If the Senate’s 60-vote rule goes for abortion, it goes for everything.
by The Wall Street Journal Editorial Board, July 1, 2022
As if the stakes for November’s elections weren’t high enough, President Biden now says he wants to bust the Senate’s filibuster to guarantee access to abortion. “We have to codify Roe v. Wade in the law,” Mr. Biden said this week. “If the filibuster gets in the way, it’s like voting rights, we provide an exception for this.”
It won’t happen before November, since the cooler heads of Sens. Kyrsten Sinema and Joe Manchin are defending the filibuster’s moderating purpose. Democrats will no doubt forget to thank them when Republicans next take power. But how long can they hold off progressive demands? The Senate is 50-50, so if Democrats pick up two seats in the midterms, that could be the end.
Don’t be deluded by Mr. Biden’s sales pitch about a single-issue “exception” to the 60-vote filibuster rule. This is like an engineer saying he wants to relieve pressure on the Hoover Dam by blasting a small section of concrete. The result wouldn’t be a trickle. Mr. Biden previously called for “making the exception of voting rights for the filibuster.” Is a carve-out for climate bills next?
Once the legislative filibuster is killed for one priority, it will go for everything. That’s what happened to the filibuster on judicial nominees. In 2013 Democratic Senate leader Harry Reid used the “nuclear option” to confirm some appellate judges. Sen. Mitch McConnell’s prescient reply: “You’ll regret this, and you may regret this a lot sooner than you think.” In 2017 Mr. McConnell returned the favor by nuking the filibuster for Supreme Court nominees. Three conservative Justices later, Roe v. Wade went on the ash heap.
The legislative filibuster frustrates both parties when they’re in power, but it prevents policy whiplash. Without it Democrats could remake the Supreme Court. But Republicans could take over, add more Justices, and institute national right to work and private accounts in Social Security. Congress would be a policy yo-yo, and elections would feel even more existential than they do today.

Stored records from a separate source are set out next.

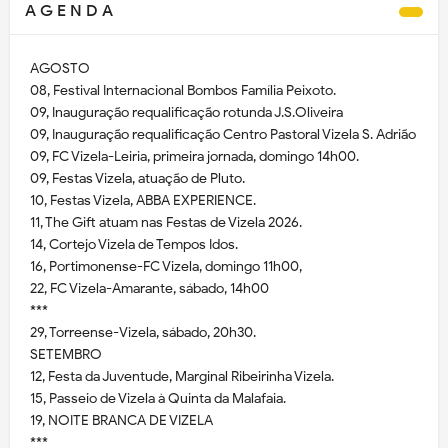
A G E N D A
AGOSTO
08, Festival Internacional Bombos Família Peixoto.
09, Inauguração requalificação rotunda J.S.Oliveira
09, Inauguração requalificação Centro Pastoral Vizela S. Adrião
09, FC Vizela-Leiria, primeira jornada, domingo 14h00.
09, Festas Vizela, atuação de Pluto.
10, Festas Vizela, ABBA EXPERIENCE.
11, The Gift atuam nas Festas de Vizela 2026.
14, Cortejo Vizela de Tempos Idos.
16, Portimonense-FC Vizela, domingo 11h00,
22, FC Vizela-Amarante, sábado, 14h00
***
29, Torreense-Vizela, sábado, 20h30.
SETEMBRO
12, Festa da Juventude, Marginal Ribeirinha Vizela.
15, Passeio de Vizela à Quinta da Malafaia.
19, NOITE BRANCA DE VIZELA
***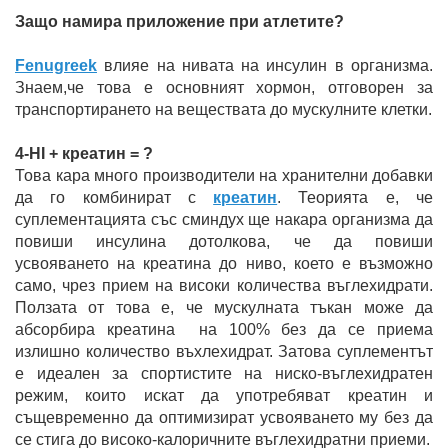
Защо намира приложение при атлетите?
Fenugreek
влияе на нивата на инсулин в организма.
Знаем,че това е основният хормон, отговорен за
транспортирането на веществата до мускулните клетки.
4-HI + креатин = ?
Това кара много производители на хранителни добавки
да го комбинират с
креатин
. Теорията е, че
суплементацията със сминдух ще накара организма да
повиши инсулина дотолкова, че да повиши
усвояването на креатина до ниво, което е възможно
само, чрез прием на високи количества въглехидрати.
Ползата от това е, че мускулната тъкан може да
абсорбира креатина на 100% без да се приема
излишно количество въхлехидрат. Затова суплементът
е идеален за спортистите на ниско-въглехидратен
режим, които искат да употребяват креатин и
същевременно да оптимизират усвояването му без да
се стига до високо-калоричните въглехидратни приеми.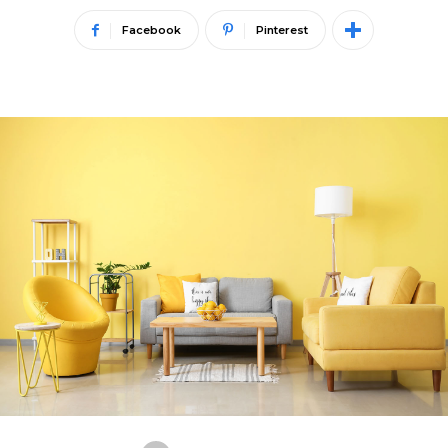
Facebook
Pinterest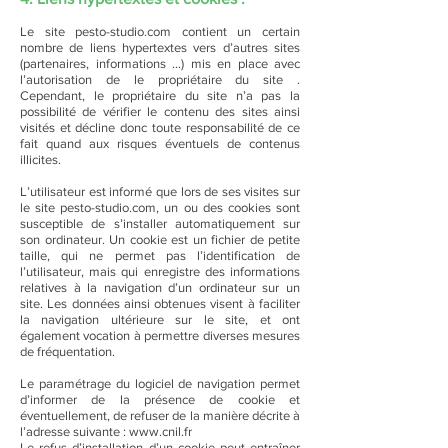
Le site pesto-studio.com contient un certain
nombre de liens hypertextes vers d’autres sites
(partenaires, informations …) mis en place avec
l’autorisation de le propriétaire du site .
Cependant, le propriétaire du site n’a pas la
possibilité de vérifier le contenu des sites ainsi
visités et décline donc toute responsabilité de ce
fait quand aux risques éventuels de contenus
illicites.
L’utilisateur est informé que lors de ses visites sur
le site pesto-studio.com, un ou des cookies sont
susceptible de s’installer automatiquement sur
son ordinateur. Un cookie est un fichier de petite
taille, qui ne permet pas l’identification de
l’utilisateur, mais qui enregistre des informations
relatives à la navigation d’un ordinateur sur un
site. Les données ainsi obtenues visent à faciliter
la navigation ultérieure sur le site, et ont
également vocation à permettre diverses mesures
de fréquentation.
Le paramétrage du logiciel de navigation permet
d’informer de la présence de cookie et
éventuellement, de refuser de la manière décrite à
l’adresse suivante : www.cnil.fr
Le refus d’installation d’un cookie peut entraîner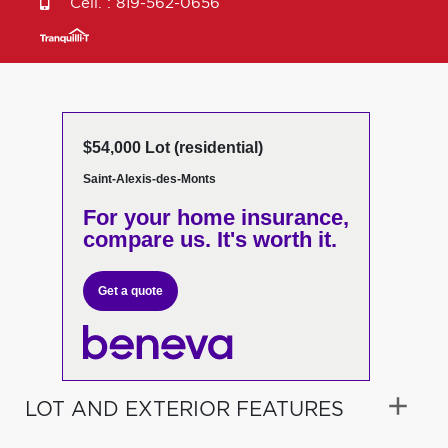
Cell. :
819-562-0656
$54,000 Lot (residential)
Saint-Alexis-des-Monts
For your home insurance,
compare us. It's worth it.
Get a quote
LOT AND EXTERIOR FEATURES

Democratic Senate candidates in Wisconsin and Pennsylvania are calling for the filibuster to be demolished. Both seats are now held by the GOP, and both are tossups. If Democrats gain two Senate seats and hold the House, the filibuster could be a goner. Mr. Biden has put the filibuster rule on the ballot, which could mean a Supreme Court with more than nine Justices and an American flag with more than 50 stars.